# Collected data
━━━━━━━━

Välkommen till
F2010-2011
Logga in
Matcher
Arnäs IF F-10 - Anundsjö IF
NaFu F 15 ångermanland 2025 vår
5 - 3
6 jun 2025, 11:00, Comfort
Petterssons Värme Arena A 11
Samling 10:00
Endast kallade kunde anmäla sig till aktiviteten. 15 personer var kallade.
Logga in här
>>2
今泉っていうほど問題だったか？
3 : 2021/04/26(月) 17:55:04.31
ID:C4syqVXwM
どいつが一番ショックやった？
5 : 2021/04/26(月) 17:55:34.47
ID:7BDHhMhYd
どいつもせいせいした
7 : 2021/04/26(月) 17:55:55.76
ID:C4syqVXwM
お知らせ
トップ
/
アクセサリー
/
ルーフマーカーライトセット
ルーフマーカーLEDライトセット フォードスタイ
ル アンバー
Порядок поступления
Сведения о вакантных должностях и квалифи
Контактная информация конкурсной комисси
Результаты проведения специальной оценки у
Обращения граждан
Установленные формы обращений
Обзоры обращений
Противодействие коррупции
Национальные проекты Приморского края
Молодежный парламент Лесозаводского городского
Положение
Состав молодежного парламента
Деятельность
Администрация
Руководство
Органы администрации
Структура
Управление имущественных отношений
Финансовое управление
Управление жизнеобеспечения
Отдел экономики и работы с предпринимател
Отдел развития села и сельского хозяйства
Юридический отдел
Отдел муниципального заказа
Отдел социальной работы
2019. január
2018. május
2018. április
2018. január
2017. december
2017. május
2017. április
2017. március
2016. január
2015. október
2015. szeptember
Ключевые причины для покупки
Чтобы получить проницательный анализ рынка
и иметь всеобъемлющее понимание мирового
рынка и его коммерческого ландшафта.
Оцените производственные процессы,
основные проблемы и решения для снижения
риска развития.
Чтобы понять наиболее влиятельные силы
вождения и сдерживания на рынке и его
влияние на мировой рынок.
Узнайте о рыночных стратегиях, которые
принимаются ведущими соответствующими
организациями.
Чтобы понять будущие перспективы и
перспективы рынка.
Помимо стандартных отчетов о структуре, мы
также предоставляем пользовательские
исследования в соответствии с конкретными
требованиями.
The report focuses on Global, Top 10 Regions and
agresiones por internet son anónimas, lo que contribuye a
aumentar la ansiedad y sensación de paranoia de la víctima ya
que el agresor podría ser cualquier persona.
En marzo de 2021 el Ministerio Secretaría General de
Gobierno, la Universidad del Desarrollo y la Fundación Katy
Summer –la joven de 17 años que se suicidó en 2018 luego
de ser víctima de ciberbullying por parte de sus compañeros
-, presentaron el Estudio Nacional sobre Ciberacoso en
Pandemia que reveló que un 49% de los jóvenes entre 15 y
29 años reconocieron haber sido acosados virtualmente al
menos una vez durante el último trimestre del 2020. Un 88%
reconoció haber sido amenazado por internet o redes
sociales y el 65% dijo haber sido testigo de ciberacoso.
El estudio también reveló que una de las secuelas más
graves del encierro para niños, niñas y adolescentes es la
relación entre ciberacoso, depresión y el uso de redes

━━━━━━━━

# Work to be completed
A single number is the whole answer: the number of lines in the entries that include "entre".

# Written answer
2